Final answer:
The maximum mass m that can be at rest on the plank without it tipping is m = 2/3l. The angular acceleration of the plank when a mass m twice the maximum value is placed at the end is α = (3/4)g/l.
Step-by-step explanation:
In order to determine the maximum mass m that can be at rest on the plank without it tipping, we need to consider the torque acting on the plank. The torque due to the weight of the mass m is given by the product of the mass, the acceleration due to gravity, and the distance from the pivot point. Taking moments about the left support, we have:
m × g × (2/3l) = m × g × l
Simplifying, we find that the maximum mass m that can be at rest on the plank is m = 2/3l.
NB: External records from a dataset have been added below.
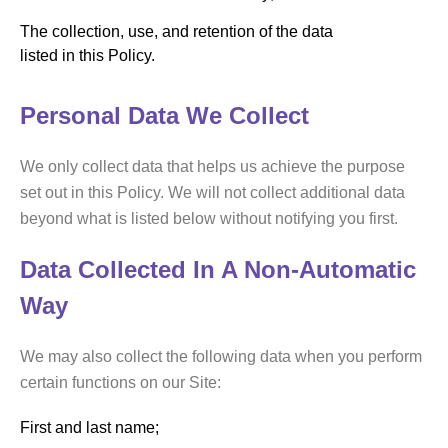
The collection, use, and retention of the data
listed in this Policy.
Personal Data We Collect
We only collect data that helps us achieve the purpose
set out in this Policy. We will not collect additional data
beyond what is listed below without notifying you first.
Data Collected In A Non-Automatic
Way
We may also collect the following data when you perform
certain functions on our Site:
First and last name;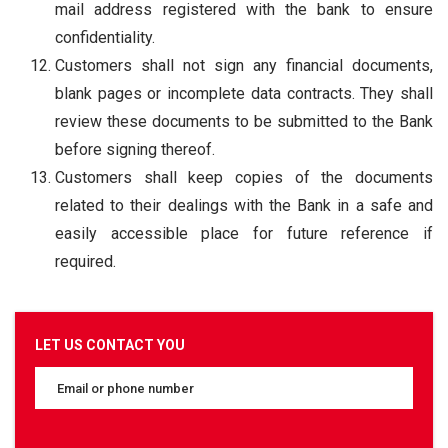
mail address registered with the bank to ensure
confidentiality.
Customers shall not sign any financial documents,
blank pages or incomplete data contracts. They shall
review these documents to be submitted to the Bank
before signing thereof.
Customers shall keep copies of the documents
related to their dealings with the Bank in a safe and
easily accessible place for future reference if
required.
LET US CONTACT YOU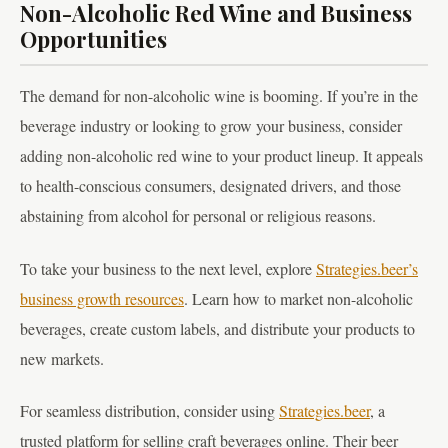
Non-Alcoholic Red Wine and Business
Opportunities
The demand for non-alcoholic wine is booming. If you’re in the
beverage industry or looking to grow your business, consider
adding non-alcoholic red wine to your product lineup. It appeals
to health-conscious consumers, designated drivers, and those
abstaining from alcohol for personal or religious reasons.
To take your business to the next level, explore
Strategies.beer’s
business growth resources
. Learn how to market non-alcoholic
beverages, create custom labels, and distribute your products to
new markets.
For seamless distribution, consider using
Strategies.beer
, a
trusted platform for selling craft beverages online. Their beer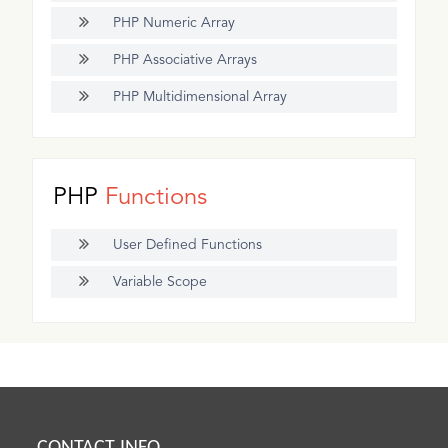
PHP Numeric Array
PHP Associative Arrays
PHP Multidimensional Array
PHP
Functions
User Defined Functions
Variable Scope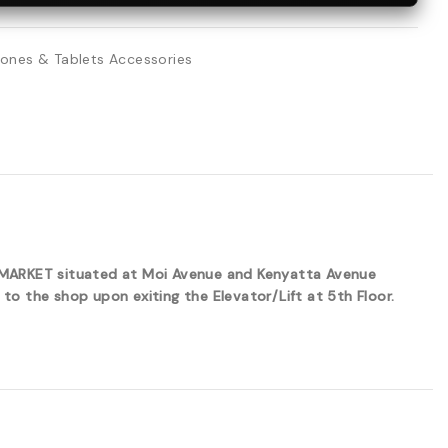
ones & Tablets Accessories
ERMARKET situated at Moi Avenue and Kenyatta Avenue
to the shop upon exiting the Elevator/Lift at 5th Floor.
To determine the angular acceleration of the plank when a mass m twice the maximum value is placed at the end, we need to consider the net torque acting on the system. The torque due to the weight of the mass m is given by m × g × (2/3l). The torque due to the weight of the additional mass m is given by m × g × l. The total torque is the sum of these torques. The moment of inertia of the plank about the left support is given by (1/3)m × l^2. Using Newton's second law for rotation, we have:
(3/4)m × g × l = I × α
Simplifying, we find that the angular acceleration α of the plank is α = (3/4)g/l.